Dead End in Norvelt
Let's throw in a driving metaphor, since Jack likes being on the road so much: during his twelfth summer, Jack hits that crucial moment when he's waving good-bye to childhood as he sees it receding through the rearview mirror, but still driving slowly enough away that he can keep it comfortingly in sight. And by the end of the book, he's test-driving the idea of being his own person. While he's certainly not anywhere near grown up by the end (he's really only started), he learns many valuable lessons that prepare him to take on increasingly difficult challenges in the future. Dead End in Norvelt suggests that growing up is a long process—and it's anything but automatic.
Questions About Coming of Age
- Trace how Jack starts to mature in the novel. What are the most significant lessons he learns?
- In what ways is Jack's dad a good role model for his son? In what ways is he not?
- Both Miss Volker and Bunny tell Jack to "be a man" at different points in the text (check out 8.30, 12.23, and 19.22). What does each mean by this? Are their definitions different? If so, in what ways? Why is it two women who tell him this?

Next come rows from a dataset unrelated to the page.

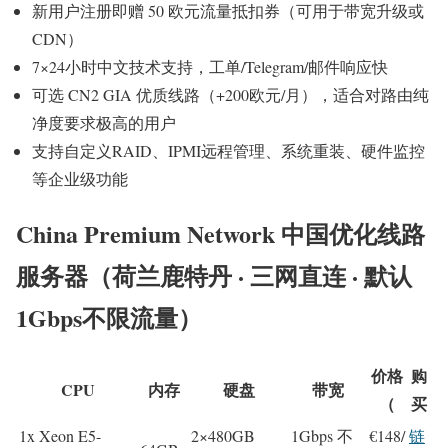
新用户注册即赠 50 欧元流量抵扣券（可用于带宽升级或
CDN）
7×24小时中文技术支持，工单/Telegram/邮件响应快
可选 CN2 GIA 优质线路（+200欧元/月），适合对路由纯
净度要求极高的用户
支持自定义RAID、IPMI远程管理、系统重装、硬件监控
等企业级功能
China Premium Network 中国优化线路
服务器（荷兰鹿特丹 · 三网直连 · 默认
1Gbps不限流量）
价格
购
CPU
内存
硬盘
带宽
（
买
1x Xeon E5-
2×480GB
1Gbps 不
€148/
链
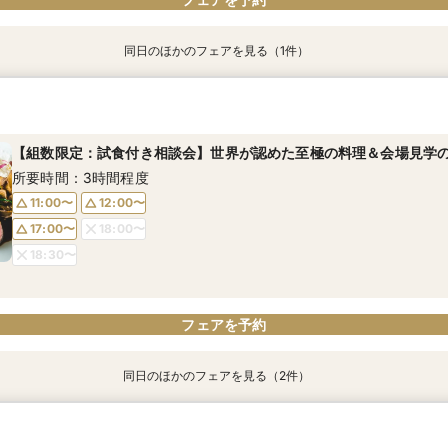
同日のほかのフェアを見る（1件）
【オンライン相談会】30分だけでもOK！来館不要なお手軽フェア♪
所要時間：1時間程度
【組数限定：試食付き相談会】世界が認めた至極の料理＆会場見学の
10:00〜
13:00〜
所要時間：3時間程度
15:00〜
11:00〜
12:00〜
17:00〜
18:00〜
18:30〜
フェアを予約
フェアを予約
同日のほかのフェアを見る（2件）
【夕方以降に開催】お仕事が終わった後の時間を有効活用できるオン
【オンライン相談会】30分だけでもOK！来館不要なお手軽フェア♪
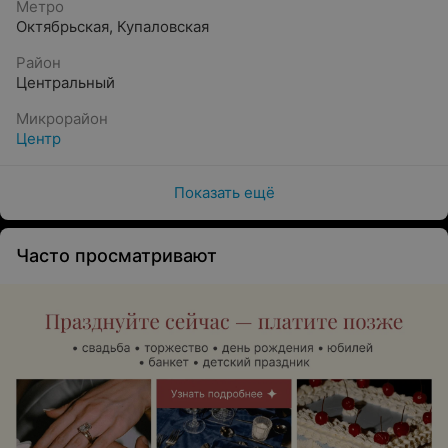
Метро
Октябрьская
,
Купаловская
Район
Центральный
Микрорайон
Центр
Показать ещё
Часто просматривают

- Jack moves from being a "spineless jellyfish" (2.63) to being brave enough to stroke the dead deer respectfully at the end of the book. What do you think Gantos is saying about the role of courage in growing up?
Chew on This
Jack's father doesn't contribute in a positive way toward Jack's development. In fact, he mostly hinders Jack's maturation.
Dead End in Norvelt suggests that growing up doesn't necessarily mean conquering your fears, just not letting them control you.